Several types of inferential network analysis methods exist. Latent space modeling places nodes in a high- or low-dimensional space and presumes that ties are more likely between nodes that lie close to each other. This approach is often effective in uncovering hidden groups or communities when node-level attributes do not fully capture the factors driving tie formation. Other approaches, such as Stochastic Blockmodels, group nodes into blocks or clusters and estimate probabilities of edges within and between blocks. Still others, like Stochastic Actor-Oriented Models or temporal ERGMs, explicitly incorporate time and allow us to track evolving ties. Each framework combines statistical inference with structural theory, granting researchers a principled way to test hypotheses on how local interaction rules shape overall connectivity.
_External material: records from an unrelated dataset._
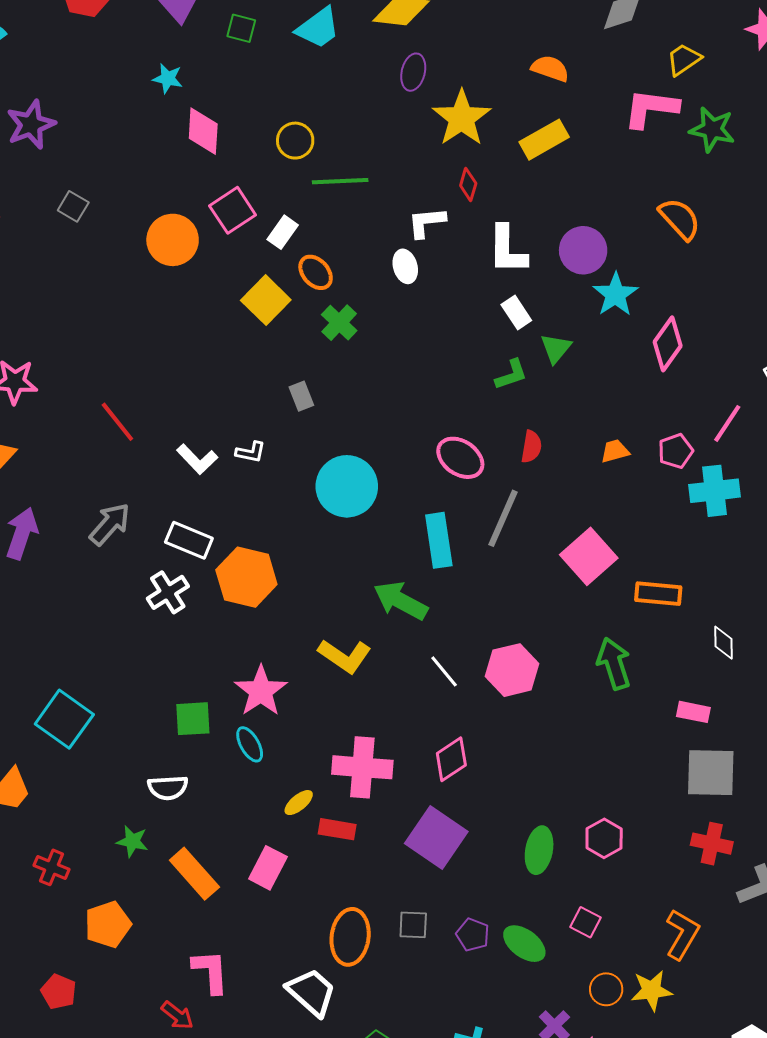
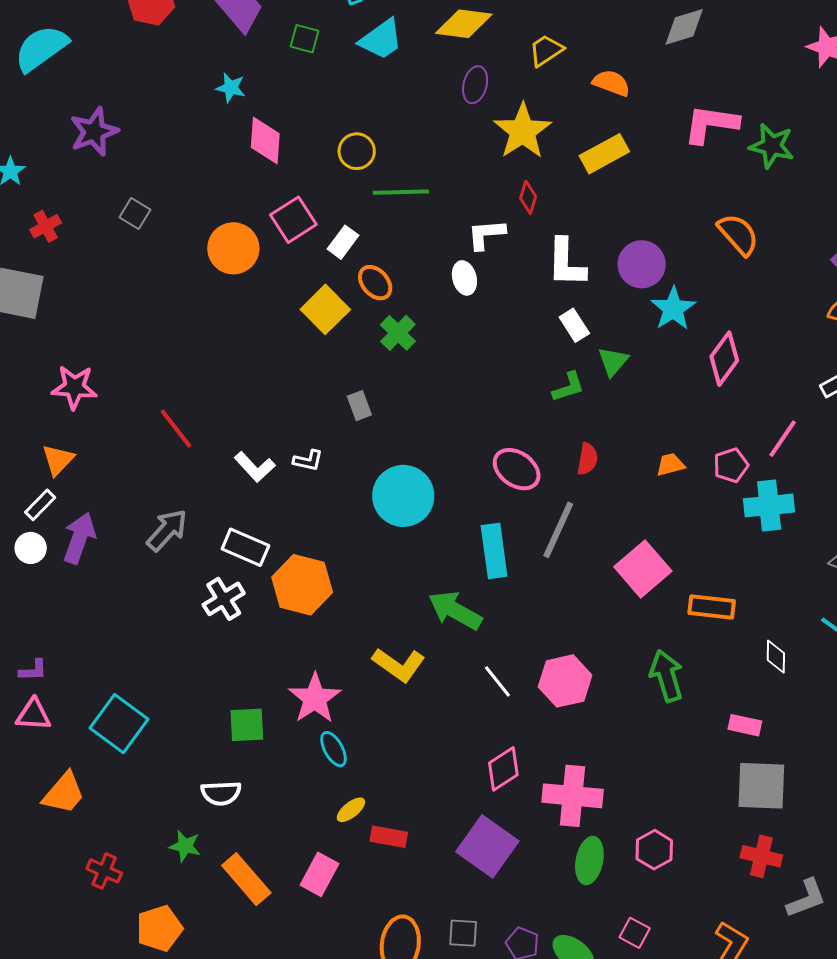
yellow trapezoid: (684, 59) -> (546, 50), moved
cyan ellipse: (250, 744) -> (334, 749), moved
pink cross: (362, 767) -> (573, 796), moved

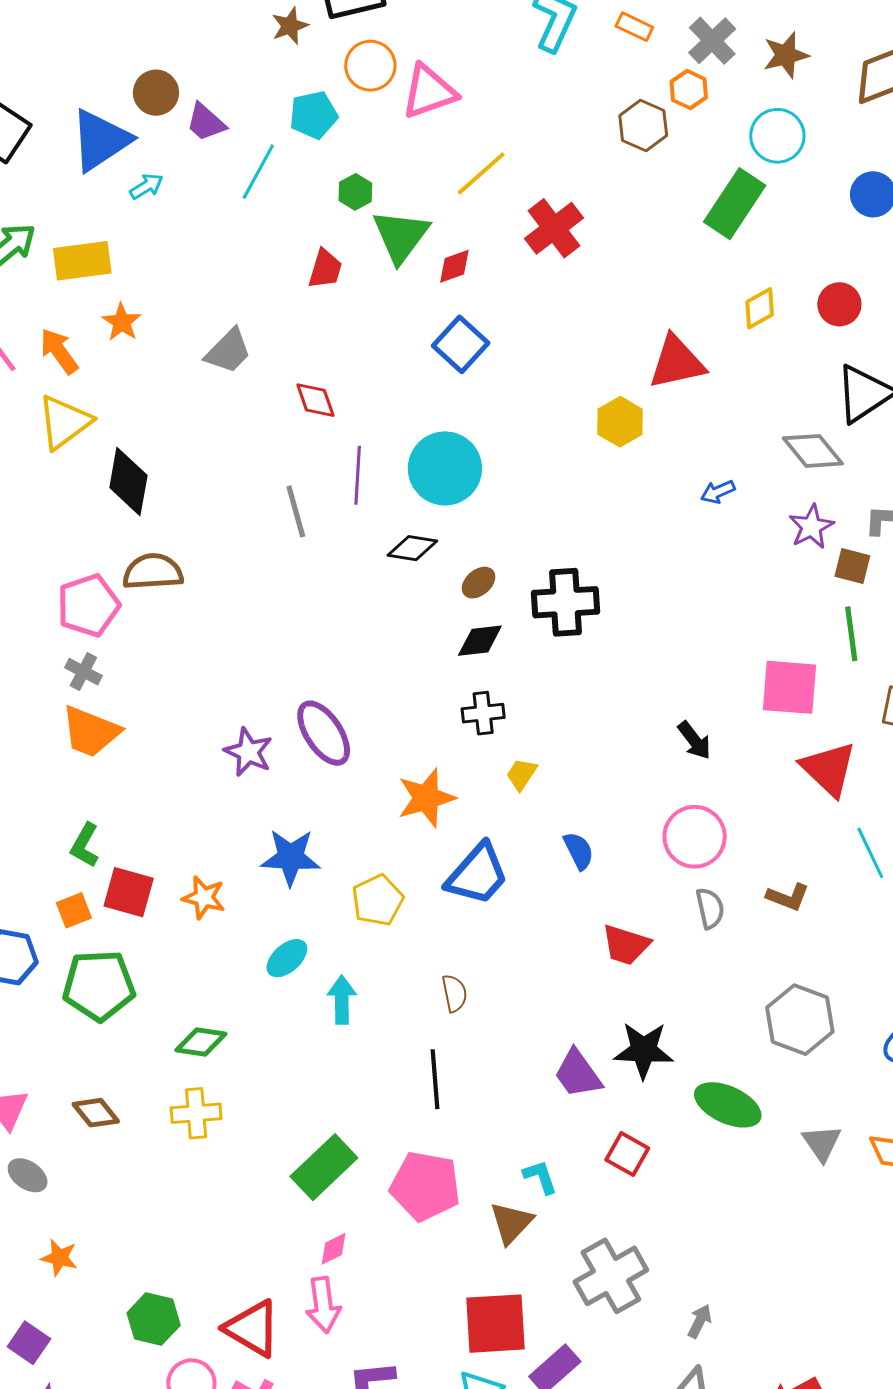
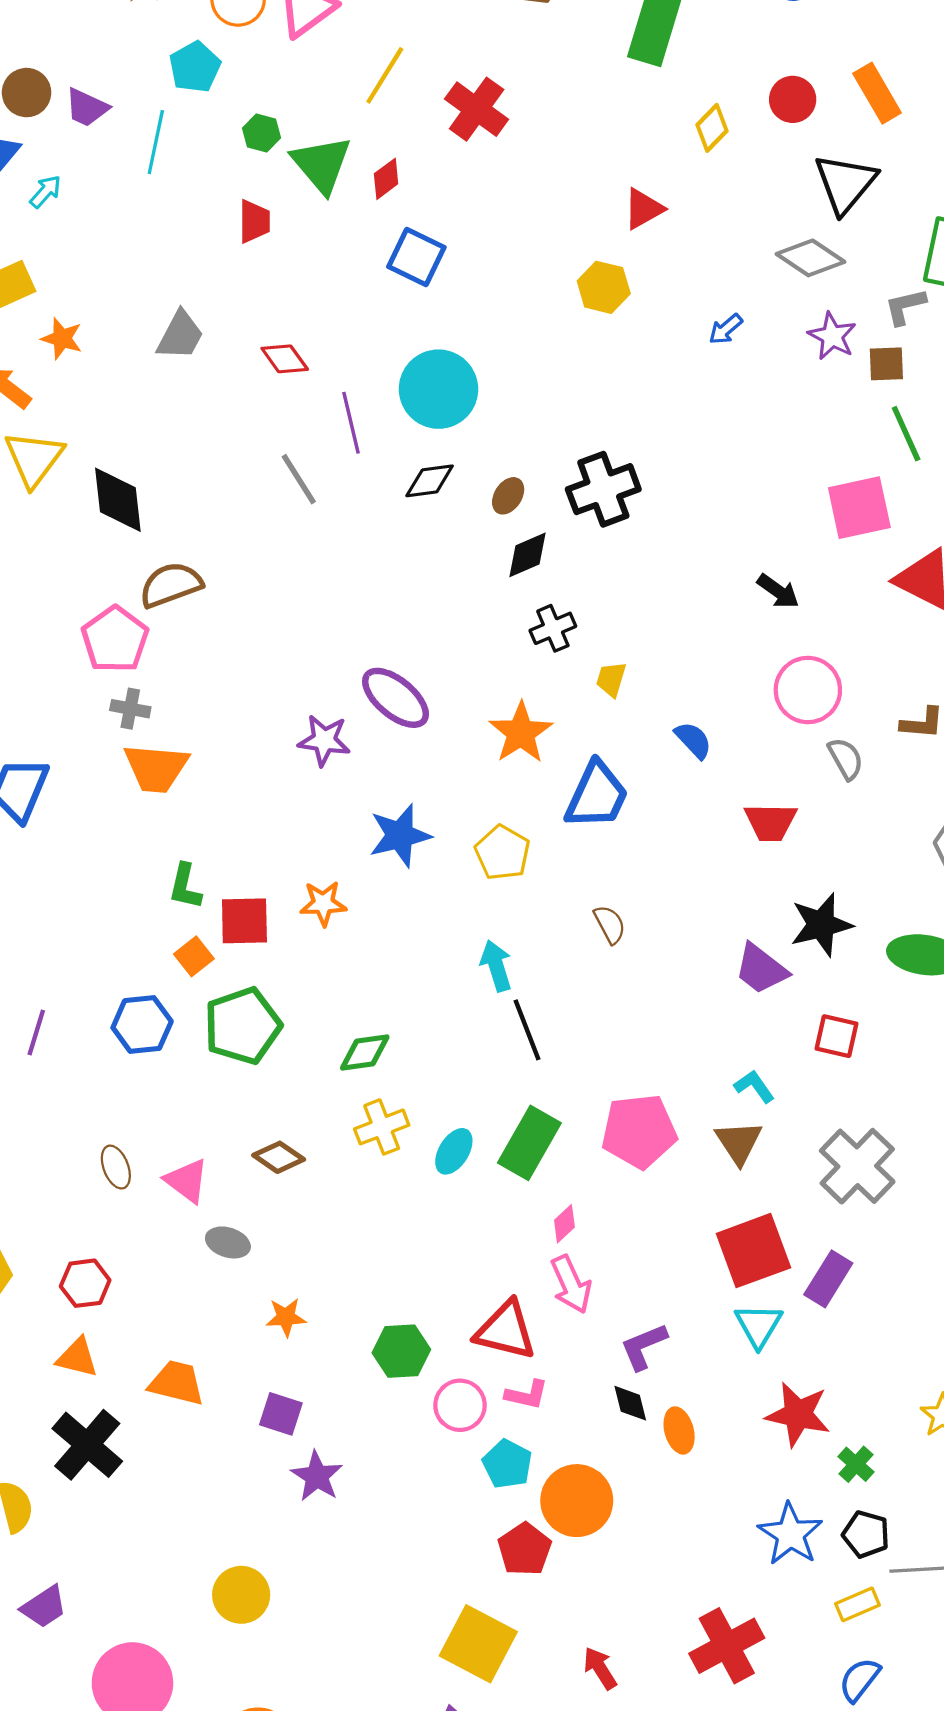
red triangle: (677, 362) -> (643, 209), size x0.7
cyan ellipse: (287, 958) -> (454, 1151), moved
black line: (435, 1079) -> (527, 1030), moved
Exponential Random Graph Models (ERGMs)#

Exponential Random Graph Models (ERGMs) is a popular method in inferential network analysis. They conceptualize each possible tie as a random variable, guided by hypothesized local configurations or node attributes. For example, researchers may posit that if actor A is connected to actor B, and actor B is connected to actor C, then there is an increased likelihood of a tie between A and C (transitivity). In addition to these endogenous tendencies, exogenous actor covariates (like gender or organizational role) can also be incorporated.

Robins et al. (2007) provide detailed introduction to ERGMs. They explain how these models leverage local dependence assumptions, describes typical network configurations (such as reciprocated dyads or star configurations), and outlines parameter interpretation.

Del Valle et al. (2020) provide a concrete example, by examining how certain network effects shaped the creation of learning-oriented conversations in online communities.

Running ERGM analysis#

In practice, fitting an ERGM involves defining the network data (such as a binary adjacency matrix for all nodes) and selecting terms that represent your hypotheses. If the research question involves reciprocity, then you include a mutual dyad parameter; if triadic closure is important, you include a triangle parameter. You can also include node-level covariates if you believe that certain attributes—like age, occupation, or forum moderator status—affect tie formation.

After specifying the model, researchers typically use Markov chain Monte Carlo maximum likelihood procedures to estimate parameters. This step requires software that can handle the inherent complexity of ERGMs, such as the ergm package in the statnet suite for R. During estimation, one must watch for degeneracy, which occurs when a model places most of its probability mass on either an empty or a complete network. It is also essential to validate the model by simulating networks from the fitted parameters and comparing their global characteristics (like degree distribution or clustering) to those of the observed data.

Interpreting and refining the model is a natural final stage. Large, positive parameter estimates for reciprocity or triangles suggest that such local structures are more frequent than chance would imply. Negative parameters would mean the opposite. Researchers often iterate by adding or removing parameters, or by refining how attributes are coded, until the model fits well and aligns with theoretical expectations.

This course does not require students to fit ERGMs. However, you are encouraged to seek additional resources if this topic is of interest to you.